- INSTRUCTIONS TO FOLLOW: Look below for the line with "Il est capable", and from there restate every line word for word until the entries end.

- INFORMATION GIVEN:
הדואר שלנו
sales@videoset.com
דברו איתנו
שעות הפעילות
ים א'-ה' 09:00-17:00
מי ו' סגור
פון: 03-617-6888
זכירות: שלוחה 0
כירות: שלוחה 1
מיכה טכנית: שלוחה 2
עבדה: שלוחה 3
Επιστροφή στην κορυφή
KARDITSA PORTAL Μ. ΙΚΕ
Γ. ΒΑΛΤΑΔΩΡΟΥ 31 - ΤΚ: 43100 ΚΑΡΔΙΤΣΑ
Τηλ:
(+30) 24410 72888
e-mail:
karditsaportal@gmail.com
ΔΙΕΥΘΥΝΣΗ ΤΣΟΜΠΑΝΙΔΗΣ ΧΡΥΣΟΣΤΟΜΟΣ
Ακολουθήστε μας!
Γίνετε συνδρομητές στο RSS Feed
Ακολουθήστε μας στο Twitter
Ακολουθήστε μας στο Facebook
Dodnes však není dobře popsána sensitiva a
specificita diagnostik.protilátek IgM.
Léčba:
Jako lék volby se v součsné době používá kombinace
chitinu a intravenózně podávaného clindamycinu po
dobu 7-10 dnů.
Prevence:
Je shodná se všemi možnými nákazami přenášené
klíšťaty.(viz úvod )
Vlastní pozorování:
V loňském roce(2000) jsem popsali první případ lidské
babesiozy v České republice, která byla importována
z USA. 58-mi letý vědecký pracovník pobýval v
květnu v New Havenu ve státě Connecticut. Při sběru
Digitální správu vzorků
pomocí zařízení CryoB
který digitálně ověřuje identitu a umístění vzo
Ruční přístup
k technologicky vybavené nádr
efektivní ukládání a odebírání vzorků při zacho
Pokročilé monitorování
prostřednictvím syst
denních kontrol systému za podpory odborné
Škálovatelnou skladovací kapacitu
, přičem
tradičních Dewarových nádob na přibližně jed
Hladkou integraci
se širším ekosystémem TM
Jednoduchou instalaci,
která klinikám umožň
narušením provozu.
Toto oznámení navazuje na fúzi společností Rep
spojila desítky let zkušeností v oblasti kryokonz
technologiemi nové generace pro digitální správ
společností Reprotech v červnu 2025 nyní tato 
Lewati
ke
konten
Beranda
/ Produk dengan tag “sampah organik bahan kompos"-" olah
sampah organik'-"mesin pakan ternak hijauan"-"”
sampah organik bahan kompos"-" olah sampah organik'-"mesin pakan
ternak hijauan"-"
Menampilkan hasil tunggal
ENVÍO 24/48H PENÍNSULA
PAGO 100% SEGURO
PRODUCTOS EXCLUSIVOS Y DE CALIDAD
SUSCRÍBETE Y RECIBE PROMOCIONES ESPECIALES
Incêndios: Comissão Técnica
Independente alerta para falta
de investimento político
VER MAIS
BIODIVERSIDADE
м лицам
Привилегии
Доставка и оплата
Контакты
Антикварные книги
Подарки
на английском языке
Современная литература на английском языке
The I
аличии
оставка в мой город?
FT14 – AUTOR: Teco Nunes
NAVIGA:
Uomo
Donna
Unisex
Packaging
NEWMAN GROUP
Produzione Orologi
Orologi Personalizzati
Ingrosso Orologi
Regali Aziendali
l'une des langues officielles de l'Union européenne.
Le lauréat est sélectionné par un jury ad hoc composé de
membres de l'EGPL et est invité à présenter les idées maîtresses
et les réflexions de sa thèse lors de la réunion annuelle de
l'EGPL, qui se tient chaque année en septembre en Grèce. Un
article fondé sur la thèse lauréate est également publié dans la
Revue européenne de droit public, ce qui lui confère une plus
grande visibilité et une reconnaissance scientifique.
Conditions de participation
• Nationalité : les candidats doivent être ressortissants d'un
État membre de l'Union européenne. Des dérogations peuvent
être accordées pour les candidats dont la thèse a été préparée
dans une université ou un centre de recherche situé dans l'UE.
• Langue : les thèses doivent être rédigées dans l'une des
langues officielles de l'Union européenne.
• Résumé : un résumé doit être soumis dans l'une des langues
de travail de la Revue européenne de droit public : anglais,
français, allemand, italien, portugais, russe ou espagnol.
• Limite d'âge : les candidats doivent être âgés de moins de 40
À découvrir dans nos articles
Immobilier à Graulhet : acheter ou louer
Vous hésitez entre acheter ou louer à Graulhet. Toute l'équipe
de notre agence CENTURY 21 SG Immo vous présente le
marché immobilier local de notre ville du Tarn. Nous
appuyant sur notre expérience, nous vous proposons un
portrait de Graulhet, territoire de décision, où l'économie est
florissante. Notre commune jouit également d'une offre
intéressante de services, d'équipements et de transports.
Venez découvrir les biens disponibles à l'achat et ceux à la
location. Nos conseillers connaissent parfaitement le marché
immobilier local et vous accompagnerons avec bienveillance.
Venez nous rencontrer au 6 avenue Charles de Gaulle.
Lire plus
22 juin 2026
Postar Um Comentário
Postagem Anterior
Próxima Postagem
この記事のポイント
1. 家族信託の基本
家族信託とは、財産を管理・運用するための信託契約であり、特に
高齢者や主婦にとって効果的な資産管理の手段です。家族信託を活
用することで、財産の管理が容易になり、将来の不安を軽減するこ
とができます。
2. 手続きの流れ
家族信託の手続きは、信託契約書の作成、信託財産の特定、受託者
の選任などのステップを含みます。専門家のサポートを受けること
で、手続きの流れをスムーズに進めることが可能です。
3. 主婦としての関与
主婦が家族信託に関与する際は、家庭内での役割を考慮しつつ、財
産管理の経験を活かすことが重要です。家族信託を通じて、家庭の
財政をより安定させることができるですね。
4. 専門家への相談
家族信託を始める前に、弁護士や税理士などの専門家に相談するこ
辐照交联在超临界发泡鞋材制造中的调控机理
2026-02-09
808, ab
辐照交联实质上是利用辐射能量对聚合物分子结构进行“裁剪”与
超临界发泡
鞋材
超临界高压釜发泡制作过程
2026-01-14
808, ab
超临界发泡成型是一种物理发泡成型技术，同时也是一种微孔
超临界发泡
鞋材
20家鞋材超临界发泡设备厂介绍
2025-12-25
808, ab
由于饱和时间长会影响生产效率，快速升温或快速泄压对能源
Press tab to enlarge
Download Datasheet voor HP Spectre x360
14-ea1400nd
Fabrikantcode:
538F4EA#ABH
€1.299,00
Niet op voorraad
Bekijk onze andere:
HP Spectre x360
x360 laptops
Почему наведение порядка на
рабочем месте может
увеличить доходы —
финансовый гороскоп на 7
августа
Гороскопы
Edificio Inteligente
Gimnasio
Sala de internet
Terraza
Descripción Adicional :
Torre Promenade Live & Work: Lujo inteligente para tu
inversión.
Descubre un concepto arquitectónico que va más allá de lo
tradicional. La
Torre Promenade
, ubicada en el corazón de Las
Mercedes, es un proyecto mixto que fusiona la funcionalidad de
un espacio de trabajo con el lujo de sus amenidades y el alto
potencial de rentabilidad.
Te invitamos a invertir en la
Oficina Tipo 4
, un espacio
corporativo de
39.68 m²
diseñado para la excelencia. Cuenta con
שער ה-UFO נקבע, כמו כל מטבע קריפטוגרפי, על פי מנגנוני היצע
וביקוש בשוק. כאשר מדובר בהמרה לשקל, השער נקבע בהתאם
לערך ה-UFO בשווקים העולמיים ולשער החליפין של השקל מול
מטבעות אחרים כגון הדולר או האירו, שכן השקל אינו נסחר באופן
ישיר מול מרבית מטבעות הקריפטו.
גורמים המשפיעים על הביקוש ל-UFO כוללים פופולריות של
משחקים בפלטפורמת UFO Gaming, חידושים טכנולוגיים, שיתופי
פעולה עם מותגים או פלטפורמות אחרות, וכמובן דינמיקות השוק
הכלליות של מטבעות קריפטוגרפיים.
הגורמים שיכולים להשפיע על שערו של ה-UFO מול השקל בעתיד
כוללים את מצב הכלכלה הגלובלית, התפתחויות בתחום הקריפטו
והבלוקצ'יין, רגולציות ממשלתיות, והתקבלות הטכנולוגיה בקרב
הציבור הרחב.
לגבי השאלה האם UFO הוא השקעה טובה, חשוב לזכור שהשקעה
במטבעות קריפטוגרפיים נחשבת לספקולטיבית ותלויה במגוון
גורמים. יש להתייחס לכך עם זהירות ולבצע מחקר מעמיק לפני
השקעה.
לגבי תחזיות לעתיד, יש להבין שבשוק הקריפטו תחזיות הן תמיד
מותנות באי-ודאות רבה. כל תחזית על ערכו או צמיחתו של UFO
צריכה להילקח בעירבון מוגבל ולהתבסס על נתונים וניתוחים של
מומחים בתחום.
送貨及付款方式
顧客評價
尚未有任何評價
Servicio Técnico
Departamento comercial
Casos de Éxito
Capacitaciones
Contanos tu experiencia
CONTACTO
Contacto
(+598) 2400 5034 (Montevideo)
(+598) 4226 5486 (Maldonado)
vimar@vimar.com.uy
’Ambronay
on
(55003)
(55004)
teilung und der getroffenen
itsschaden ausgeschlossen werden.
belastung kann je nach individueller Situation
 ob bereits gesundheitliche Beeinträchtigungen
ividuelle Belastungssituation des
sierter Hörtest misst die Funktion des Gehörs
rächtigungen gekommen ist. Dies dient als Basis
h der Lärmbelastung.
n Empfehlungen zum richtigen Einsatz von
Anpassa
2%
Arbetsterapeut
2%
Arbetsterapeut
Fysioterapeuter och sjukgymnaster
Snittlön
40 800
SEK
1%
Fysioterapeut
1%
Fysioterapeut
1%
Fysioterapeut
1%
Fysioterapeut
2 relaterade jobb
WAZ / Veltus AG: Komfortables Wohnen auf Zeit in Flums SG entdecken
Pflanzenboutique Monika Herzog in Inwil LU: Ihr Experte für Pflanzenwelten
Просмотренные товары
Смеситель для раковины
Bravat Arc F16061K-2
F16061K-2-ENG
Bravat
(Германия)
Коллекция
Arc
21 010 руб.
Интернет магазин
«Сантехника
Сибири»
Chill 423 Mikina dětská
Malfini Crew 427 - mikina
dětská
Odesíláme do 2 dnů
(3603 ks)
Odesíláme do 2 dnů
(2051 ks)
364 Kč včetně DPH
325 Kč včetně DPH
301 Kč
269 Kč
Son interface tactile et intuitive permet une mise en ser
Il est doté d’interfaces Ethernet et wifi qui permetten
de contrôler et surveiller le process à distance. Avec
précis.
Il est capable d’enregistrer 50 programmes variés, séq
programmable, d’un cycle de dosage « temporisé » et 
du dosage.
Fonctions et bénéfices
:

- ANSWER TO THIS TASK:
Il est capable d’enregistrer 50 programmes variés, séq
programmable, d’un cycle de dosage « temporisé » et 
du dosage.
Fonctions et bénéfices
:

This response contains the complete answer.